I got to bring my kitten home today! I believe its a girl. I'm so happy and excited. She is so precious. I'm still trying to figure out a name for her. Any suggestions on an unisex or girl names. Here are a few photos of her.  dont know why the photos come out sideways on my phone?


----------



## 10cats2dogs (Jun 16, 2013)

Shutterbug, She is adorable! 
And because of coloration, I'm pretty sure, she's a she!!


----------



## Jetlaya67 (Sep 26, 2012)

She is such a beautiful baby! How old is she? As far as a name you may want to give her a few days and see what fits her personality.


----------



## TabbCatt (Mar 26, 2014)

Awww what a delight! A good friend of mine has one named Olive, but it's always _so_ hard getting pictures of her, especially when they are so young and active! Kudos to you for being able to do so despite it all! I love her facial markings, and her li'l pink nose despite her dark coloring!

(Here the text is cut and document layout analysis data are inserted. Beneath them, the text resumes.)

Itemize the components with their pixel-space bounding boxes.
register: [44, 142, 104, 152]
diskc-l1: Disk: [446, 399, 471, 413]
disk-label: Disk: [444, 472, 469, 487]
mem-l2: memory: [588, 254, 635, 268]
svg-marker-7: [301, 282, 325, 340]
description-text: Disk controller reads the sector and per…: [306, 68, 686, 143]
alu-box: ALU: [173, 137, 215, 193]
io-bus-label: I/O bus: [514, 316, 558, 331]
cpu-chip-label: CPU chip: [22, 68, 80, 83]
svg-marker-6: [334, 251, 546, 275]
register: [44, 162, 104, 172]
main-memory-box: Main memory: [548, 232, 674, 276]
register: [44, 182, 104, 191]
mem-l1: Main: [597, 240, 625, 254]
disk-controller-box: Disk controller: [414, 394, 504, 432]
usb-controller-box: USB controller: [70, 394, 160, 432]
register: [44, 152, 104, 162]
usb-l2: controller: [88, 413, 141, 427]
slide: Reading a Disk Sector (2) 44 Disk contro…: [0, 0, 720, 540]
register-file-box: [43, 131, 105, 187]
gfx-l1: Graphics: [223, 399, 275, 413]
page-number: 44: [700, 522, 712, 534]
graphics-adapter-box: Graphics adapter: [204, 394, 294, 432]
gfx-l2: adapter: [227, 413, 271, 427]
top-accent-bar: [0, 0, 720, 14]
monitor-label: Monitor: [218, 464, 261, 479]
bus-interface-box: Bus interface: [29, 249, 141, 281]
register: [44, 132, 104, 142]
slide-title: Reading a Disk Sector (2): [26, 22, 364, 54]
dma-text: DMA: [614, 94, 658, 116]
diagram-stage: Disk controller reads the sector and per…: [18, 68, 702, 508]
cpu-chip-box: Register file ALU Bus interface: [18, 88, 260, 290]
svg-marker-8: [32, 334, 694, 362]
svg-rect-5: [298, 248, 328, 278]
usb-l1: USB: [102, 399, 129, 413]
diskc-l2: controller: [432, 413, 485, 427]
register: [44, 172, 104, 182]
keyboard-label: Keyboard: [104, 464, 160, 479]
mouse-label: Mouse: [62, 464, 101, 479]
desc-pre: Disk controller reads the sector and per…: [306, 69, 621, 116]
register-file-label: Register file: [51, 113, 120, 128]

Any particular characteristics about her that can help us with naming? She's gonna be well loved!

Here's a link for all kinds of names:Tortoiseshell Cat Names, Distinctive Names for Tortoiseshell Kittens, Page 1
And a bit about her coloring: Tortoiseshell Cat, Tortoiseshell Color Pattern Tortie Cat, Calico Cat 

Hope you let us know what the final decision is!


----------



## spirite (Jul 31, 2012)

Aaaah, look at that little face and those huge eyes! She looks absolutely tiny - how old is she?


----------



## Kaylarrrg (Jun 1, 2014)

Aww she looks like a little teddy bear, or a cub! So cute!


----------



## shutterbug0629 (May 28, 2014)

Thank you. She is such a delight. She is so playful too and super funny. She knows how to entertain herself too. She is 6 weeks

Sent from Petguide.com Free App


----------



## Arizona-Heat (Nov 14, 2013)

Looks like one of my kittens.[IMG][/IMG]

Sent from Petguide.com Free App


----------



## Arizona-Heat (Nov 14, 2013)

Argg

Sent from Petguide.com Free App


----------



## cat owner again (Dec 14, 2012)

I love the variety of colors and the sweet innocence. Congratulations and lots of loving years together.


----------



## BrittyBear (Feb 4, 2014)

Aweee she is sooo cute!!! xD

Sent from Petguide.com Free App


----------



## krazykatman (Jun 9, 2014)

What a cute kitty! What about Sophie. I like that name.


----------



## Jenny bf (Jul 13, 2013)

Ooh she is cute, congratulations on your new addition. I like Krazykatmans suggestion, she looks like a Sophie


----------